Выдергивая из снега унты, подбежал Веня и ткнул меня кулаком в живот.
– Док, не спятил? Чего орешь, как психованный?
Веня часто дышал и широко, во весь рот улыбался.
– Что случилось?
– Сто граммов за новость не пожалеешь?
– Канистру! – с радостным предчувствием пообещал я. – Ну?
– Пятьдесят граммов, – канючил Веня, хорошо знавший, что у меня в неприкосновенном запасе чуть больше литра спирта, – А, дождешься от такого жмота, ладно, дарю бесплатно: только что эрдэ получили! Насчет ЛИ-2, мол, согласны, понимаем ваше высокое благородство, но грузим на борт «Аннушки» и выходим обратно. «Аннушки» нас будут снимать, понял?
Белов
Ночью Ваня Крутилин спикировал с верхней койки – это он гнался за «Фокке-Вульфом» и сделал крутой вираж. Разбудил, дьявол, на самом интересном месте, когда я только-только уговорил одну симпатичную толстушку пойти по грибы. До утра, как ни старался, снились какие-то бочки с горючим да облезлый пингвин под ногами шастал, а толстушки и след простыл. Другой бы на моем месте врезал бы Ване за такое хулиганство, но жалко его стало: и «фоку» упустил, с которым у него давние военные счеты, и здоровый фонарь под глазом заработал.

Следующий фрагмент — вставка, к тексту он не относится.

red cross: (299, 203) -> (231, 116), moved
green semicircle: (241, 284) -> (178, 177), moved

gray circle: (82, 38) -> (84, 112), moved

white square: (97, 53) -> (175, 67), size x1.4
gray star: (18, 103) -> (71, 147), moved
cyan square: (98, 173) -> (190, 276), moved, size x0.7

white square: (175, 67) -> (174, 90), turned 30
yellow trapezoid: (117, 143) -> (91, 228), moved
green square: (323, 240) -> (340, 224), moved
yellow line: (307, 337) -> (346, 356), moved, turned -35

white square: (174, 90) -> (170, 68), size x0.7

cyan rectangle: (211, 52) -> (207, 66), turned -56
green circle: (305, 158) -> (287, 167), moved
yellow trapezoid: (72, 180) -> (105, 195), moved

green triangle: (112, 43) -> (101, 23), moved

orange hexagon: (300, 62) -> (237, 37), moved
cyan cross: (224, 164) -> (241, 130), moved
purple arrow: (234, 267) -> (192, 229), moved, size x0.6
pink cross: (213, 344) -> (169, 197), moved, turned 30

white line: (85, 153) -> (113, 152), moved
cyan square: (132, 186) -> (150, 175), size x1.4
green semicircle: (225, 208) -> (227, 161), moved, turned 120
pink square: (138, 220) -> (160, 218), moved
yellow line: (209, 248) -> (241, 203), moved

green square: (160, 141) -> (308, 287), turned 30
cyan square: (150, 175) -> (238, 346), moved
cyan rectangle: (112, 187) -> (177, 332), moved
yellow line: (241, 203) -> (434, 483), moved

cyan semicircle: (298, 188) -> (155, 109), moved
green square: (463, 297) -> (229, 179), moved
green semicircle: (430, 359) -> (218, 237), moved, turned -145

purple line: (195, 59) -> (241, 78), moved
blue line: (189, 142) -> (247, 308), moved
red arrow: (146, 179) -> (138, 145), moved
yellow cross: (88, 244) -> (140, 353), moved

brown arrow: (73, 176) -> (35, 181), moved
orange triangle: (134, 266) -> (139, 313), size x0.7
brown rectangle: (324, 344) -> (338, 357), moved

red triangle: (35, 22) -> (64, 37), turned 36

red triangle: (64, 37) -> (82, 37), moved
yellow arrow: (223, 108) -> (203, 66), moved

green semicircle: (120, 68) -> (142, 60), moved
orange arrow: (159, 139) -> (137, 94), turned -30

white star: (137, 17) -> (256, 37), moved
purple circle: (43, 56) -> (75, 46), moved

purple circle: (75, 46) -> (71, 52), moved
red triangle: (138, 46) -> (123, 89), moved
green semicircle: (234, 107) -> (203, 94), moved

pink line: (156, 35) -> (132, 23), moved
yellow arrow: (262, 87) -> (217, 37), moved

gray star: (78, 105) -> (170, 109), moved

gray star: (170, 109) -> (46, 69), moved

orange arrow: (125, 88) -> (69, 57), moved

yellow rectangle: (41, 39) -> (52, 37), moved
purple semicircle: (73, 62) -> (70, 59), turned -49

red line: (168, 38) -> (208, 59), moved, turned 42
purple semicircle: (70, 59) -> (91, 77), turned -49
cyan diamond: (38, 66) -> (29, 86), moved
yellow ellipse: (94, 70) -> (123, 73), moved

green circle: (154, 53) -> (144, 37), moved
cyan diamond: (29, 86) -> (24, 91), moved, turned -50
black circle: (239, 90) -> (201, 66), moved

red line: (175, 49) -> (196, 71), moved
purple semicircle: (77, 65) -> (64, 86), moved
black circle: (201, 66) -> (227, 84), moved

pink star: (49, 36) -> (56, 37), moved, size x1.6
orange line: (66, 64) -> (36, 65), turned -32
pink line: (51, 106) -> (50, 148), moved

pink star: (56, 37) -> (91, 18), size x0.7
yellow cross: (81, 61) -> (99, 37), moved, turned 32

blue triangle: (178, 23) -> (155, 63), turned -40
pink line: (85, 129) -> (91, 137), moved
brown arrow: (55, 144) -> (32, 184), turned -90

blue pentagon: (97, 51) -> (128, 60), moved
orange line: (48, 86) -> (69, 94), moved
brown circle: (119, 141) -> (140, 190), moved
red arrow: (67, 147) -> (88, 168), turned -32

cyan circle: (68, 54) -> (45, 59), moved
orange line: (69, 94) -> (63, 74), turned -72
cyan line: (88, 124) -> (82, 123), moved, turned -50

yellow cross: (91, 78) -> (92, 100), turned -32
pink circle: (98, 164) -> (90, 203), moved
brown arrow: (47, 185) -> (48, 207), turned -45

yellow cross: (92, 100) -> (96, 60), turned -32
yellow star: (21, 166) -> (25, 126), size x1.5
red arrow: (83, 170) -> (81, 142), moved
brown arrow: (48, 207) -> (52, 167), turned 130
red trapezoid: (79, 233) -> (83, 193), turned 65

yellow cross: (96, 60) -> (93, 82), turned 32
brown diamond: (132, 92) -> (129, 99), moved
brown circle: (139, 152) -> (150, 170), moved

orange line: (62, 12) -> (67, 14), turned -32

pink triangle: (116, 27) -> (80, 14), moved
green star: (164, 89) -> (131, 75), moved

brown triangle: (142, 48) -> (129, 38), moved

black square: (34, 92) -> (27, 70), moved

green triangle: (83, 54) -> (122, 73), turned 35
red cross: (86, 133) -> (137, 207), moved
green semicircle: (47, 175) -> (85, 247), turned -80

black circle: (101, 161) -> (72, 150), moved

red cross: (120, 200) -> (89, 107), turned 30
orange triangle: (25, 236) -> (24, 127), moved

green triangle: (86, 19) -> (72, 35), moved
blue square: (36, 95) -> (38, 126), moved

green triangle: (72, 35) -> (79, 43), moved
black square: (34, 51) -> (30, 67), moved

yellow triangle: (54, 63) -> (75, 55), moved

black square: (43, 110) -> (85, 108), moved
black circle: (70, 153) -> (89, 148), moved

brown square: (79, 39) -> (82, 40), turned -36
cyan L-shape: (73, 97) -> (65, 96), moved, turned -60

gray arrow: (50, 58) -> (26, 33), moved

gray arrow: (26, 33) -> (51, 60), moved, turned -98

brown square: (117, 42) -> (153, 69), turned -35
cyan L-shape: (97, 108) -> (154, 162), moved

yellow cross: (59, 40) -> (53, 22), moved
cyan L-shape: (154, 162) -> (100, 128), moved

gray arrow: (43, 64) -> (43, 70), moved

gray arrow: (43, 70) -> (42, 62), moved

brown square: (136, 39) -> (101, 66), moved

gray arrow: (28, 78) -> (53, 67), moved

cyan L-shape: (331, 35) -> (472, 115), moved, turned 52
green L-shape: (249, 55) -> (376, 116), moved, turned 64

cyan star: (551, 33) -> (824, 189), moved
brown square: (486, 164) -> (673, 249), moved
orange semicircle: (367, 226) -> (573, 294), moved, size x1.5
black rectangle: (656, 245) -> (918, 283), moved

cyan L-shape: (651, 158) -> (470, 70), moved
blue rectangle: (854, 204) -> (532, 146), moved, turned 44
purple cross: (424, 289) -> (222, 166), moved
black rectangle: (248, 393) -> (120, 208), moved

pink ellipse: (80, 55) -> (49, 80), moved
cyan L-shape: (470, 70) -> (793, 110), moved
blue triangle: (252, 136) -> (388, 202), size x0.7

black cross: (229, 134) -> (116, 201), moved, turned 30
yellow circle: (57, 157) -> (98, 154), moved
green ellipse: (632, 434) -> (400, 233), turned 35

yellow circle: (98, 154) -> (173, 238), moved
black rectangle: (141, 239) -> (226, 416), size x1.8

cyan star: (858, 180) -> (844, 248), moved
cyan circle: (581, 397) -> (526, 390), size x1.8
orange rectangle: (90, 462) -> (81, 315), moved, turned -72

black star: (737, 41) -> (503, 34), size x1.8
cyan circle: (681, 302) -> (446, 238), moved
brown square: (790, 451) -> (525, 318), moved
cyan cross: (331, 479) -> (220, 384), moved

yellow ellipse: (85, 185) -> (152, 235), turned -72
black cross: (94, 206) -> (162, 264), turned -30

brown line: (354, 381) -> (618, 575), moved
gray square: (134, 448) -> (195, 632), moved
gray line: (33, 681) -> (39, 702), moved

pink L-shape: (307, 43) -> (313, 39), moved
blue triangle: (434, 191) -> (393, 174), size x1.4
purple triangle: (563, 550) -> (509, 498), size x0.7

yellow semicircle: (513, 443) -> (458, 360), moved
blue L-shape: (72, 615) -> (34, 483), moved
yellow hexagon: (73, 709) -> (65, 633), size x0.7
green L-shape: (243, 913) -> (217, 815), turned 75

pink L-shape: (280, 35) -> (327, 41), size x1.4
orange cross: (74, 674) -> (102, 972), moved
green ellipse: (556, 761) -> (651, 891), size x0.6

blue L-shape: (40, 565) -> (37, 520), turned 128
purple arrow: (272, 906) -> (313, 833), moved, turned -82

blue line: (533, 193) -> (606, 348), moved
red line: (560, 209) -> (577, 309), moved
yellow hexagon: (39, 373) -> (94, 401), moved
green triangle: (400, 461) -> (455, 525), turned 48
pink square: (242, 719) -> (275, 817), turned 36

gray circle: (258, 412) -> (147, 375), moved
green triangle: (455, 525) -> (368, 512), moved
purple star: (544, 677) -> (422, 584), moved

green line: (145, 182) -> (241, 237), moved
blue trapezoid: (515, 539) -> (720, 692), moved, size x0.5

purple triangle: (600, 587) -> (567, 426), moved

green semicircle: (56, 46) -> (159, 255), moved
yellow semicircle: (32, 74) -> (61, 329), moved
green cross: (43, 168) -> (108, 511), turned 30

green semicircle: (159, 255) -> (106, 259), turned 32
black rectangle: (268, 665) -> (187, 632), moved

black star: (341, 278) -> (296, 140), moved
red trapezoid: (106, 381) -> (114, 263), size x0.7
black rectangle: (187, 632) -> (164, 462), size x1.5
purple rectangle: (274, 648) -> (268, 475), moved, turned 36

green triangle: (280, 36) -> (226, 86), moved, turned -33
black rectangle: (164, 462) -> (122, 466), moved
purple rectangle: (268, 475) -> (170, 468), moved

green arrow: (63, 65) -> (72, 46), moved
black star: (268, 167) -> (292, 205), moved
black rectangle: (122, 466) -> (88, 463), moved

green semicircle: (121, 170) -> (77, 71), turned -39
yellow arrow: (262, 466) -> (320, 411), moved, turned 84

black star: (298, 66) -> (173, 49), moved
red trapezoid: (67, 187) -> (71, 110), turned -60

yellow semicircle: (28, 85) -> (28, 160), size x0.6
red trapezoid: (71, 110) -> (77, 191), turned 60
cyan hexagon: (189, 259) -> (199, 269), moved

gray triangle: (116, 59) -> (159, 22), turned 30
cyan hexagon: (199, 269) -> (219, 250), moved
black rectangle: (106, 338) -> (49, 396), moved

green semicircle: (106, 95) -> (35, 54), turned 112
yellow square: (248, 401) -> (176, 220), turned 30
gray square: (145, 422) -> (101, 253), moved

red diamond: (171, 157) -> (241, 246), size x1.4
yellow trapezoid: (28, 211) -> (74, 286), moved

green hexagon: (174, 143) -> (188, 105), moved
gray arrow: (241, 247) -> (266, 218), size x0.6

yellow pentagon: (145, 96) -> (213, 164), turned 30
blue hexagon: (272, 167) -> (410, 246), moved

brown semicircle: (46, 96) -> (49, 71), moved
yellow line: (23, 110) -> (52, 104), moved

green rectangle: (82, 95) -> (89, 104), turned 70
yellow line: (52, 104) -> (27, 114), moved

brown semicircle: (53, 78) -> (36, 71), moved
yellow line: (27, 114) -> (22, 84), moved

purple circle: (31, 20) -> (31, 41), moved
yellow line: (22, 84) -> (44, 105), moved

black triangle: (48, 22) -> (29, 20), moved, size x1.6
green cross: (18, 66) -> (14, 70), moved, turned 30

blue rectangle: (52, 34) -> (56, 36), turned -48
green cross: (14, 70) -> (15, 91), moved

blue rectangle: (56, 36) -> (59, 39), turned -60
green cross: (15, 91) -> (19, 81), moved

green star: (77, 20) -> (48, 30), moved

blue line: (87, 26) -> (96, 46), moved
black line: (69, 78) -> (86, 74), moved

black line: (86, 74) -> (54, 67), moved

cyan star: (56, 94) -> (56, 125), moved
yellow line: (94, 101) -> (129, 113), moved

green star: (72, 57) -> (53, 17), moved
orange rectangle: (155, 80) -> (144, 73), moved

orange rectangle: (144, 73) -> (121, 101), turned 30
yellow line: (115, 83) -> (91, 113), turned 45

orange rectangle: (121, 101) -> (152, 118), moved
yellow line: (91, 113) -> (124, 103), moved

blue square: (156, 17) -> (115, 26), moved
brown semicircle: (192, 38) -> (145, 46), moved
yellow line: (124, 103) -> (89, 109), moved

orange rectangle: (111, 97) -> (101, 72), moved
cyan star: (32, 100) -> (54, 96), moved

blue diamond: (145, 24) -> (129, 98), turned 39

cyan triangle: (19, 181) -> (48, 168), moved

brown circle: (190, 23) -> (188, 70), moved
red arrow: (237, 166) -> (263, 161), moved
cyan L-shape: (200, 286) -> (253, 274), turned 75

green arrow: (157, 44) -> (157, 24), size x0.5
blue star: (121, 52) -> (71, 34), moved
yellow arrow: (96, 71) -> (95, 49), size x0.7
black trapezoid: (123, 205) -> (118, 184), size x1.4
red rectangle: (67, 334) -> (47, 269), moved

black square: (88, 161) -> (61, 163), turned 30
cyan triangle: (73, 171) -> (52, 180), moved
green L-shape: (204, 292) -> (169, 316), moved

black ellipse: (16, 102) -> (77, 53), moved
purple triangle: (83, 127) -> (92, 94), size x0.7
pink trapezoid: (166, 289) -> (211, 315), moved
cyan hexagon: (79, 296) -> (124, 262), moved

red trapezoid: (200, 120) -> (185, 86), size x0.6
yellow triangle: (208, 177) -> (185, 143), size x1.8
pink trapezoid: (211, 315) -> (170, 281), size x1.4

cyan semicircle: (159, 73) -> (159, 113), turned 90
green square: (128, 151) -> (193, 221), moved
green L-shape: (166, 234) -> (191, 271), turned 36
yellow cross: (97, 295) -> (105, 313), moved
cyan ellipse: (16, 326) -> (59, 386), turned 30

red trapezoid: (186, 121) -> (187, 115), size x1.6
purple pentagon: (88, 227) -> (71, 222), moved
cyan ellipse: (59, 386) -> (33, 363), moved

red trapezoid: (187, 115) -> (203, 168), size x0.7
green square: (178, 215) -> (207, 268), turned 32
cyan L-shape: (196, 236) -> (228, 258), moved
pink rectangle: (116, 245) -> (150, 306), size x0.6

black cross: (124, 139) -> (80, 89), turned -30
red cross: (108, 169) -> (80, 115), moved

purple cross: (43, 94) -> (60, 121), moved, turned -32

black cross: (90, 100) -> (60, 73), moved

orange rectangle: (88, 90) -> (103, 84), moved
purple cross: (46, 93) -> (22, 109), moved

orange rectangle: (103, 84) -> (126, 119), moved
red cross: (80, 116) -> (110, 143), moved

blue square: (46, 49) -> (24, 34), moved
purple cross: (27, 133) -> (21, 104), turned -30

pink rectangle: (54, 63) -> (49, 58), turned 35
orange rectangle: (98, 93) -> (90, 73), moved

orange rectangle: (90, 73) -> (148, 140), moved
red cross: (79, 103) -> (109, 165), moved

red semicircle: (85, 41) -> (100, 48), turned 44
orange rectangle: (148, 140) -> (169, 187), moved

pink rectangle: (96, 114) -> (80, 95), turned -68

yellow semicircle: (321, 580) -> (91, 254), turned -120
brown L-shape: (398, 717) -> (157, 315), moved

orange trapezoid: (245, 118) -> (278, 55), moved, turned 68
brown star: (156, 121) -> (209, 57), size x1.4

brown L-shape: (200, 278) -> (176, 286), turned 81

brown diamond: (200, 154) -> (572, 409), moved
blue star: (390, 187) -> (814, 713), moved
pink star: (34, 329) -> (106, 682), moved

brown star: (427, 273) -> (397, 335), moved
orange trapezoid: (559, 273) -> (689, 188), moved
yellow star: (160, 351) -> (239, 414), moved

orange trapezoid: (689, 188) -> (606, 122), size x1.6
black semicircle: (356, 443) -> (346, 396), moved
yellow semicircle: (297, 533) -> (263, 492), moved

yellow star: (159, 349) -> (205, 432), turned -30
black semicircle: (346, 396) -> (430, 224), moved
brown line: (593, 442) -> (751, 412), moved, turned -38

Море штормит, корабль раскачивается, как хмельной, и все мои восемнадцать гавриков в один голос воют. Им, видишь, надоело, у них, мыслителей, аппетит на море пропадает, очень они, шельмецы, хотят домой, к женам. Как только «Обь» снова поволоклась к Лазареву, только и делаю, что провожу воспитательную работу – главным образом при помощи выражений, имеющих, так сказать, прикладное значение. С моими гавриками иначе нельзя: пока они летают, сердце радуется, какие милые и послушные херувимчики, а кончаются полеты – от нытья и жалоб уши вянут. Послушали бы, как обкладывали ни в чем не повинный ЛИ-2, почти что подготовленный к вылету. Ваня, который успел дать команду прогреть моторы, понес такое, что Сереге и Андрею наверняка здорово икалось, И поделом. За что я люблю эту полярную братву, так это за то, что они сначала лезут в аварийные ситуации, а потом начинают с исключительной трогательностью заботиться о наших драгоценных жизнях.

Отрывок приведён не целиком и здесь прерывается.